Record set:

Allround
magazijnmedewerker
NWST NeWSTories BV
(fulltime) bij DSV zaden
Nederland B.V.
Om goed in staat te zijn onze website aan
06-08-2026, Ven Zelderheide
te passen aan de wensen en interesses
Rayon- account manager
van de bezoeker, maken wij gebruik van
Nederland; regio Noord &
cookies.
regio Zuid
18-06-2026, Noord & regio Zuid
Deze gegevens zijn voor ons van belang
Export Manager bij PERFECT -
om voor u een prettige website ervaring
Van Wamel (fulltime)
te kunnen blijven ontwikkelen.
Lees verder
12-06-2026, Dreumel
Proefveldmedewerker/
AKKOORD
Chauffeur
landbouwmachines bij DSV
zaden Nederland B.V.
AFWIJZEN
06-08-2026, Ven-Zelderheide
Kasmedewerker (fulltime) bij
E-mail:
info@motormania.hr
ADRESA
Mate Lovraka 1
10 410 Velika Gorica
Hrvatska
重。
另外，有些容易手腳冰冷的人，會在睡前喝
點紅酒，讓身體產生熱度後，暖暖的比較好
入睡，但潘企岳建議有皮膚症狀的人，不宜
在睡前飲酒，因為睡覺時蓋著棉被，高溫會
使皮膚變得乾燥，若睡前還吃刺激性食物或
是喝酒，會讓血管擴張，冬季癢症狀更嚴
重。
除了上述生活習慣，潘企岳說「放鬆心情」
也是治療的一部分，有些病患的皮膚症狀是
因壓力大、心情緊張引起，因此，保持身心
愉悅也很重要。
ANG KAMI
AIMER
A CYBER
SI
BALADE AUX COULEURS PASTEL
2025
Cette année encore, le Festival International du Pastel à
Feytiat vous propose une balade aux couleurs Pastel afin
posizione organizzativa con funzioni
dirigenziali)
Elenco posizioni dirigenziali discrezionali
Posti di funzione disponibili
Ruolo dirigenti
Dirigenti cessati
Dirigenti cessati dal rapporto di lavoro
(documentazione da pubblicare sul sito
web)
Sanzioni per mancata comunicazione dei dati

What this task involves: Your reply should consist of the records, copied exactly.

Response for this exercise:
Allround
magazijnmedewerker
NWST NeWSTories BV
(fulltime) bij DSV zaden
Nederland B.V.
Om goed in staat te zijn onze website aan
06-08-2026, Ven Zelderheide
te passen aan de wensen en interesses
Rayon- account manager
van de bezoeker, maken wij gebruik van
Nederland; regio Noord &
cookies.
regio Zuid
18-06-2026, Noord & regio Zuid
Deze gegevens zijn voor ons van belang
Export Manager bij PERFECT -
om voor u een prettige website ervaring
Van Wamel (fulltime)
te kunnen blijven ontwikkelen.
Lees verder
12-06-2026, Dreumel
Proefveldmedewerker/
AKKOORD
Chauffeur
landbouwmachines bij DSV
zaden Nederland B.V.
AFWIJZEN
06-08-2026, Ven-Zelderheide
Kasmedewerker (fulltime) bij
E-mail:
info@motormania.hr
ADRESA
Mate Lovraka 1
10 410 Velika Gorica
Hrvatska
重。
另外，有些容易手腳冰冷的人，會在睡前喝
點紅酒，讓身體產生熱度後，暖暖的比較好
入睡，但潘企岳建議有皮膚症狀的人，不宜
在睡前飲酒，因為睡覺時蓋著棉被，高溫會
使皮膚變得乾燥，若睡前還吃刺激性食物或
是喝酒，會讓血管擴張，冬季癢症狀更嚴
重。
除了上述生活習慣，潘企岳說「放鬆心情」
也是治療的一部分，有些病患的皮膚症狀是
因壓力大、心情緊張引起，因此，保持身心
愉悅也很重要。
ANG KAMI
AIMER
A CYBER
SI
BALADE AUX COULEURS PASTEL
2025
Cette année encore, le Festival International du Pastel à
Feytiat vous propose une balade aux couleurs Pastel afin
posizione organizzativa con funzioni
dirigenziali)
Elenco posizioni dirigenziali discrezionali
Posti di funzione disponibili
Ruolo dirigenti
Dirigenti cessati
Dirigenti cessati dal rapporto di lavoro
(documentazione da pubblicare sul sito
web)
Sanzioni per mancata comunicazione dei dati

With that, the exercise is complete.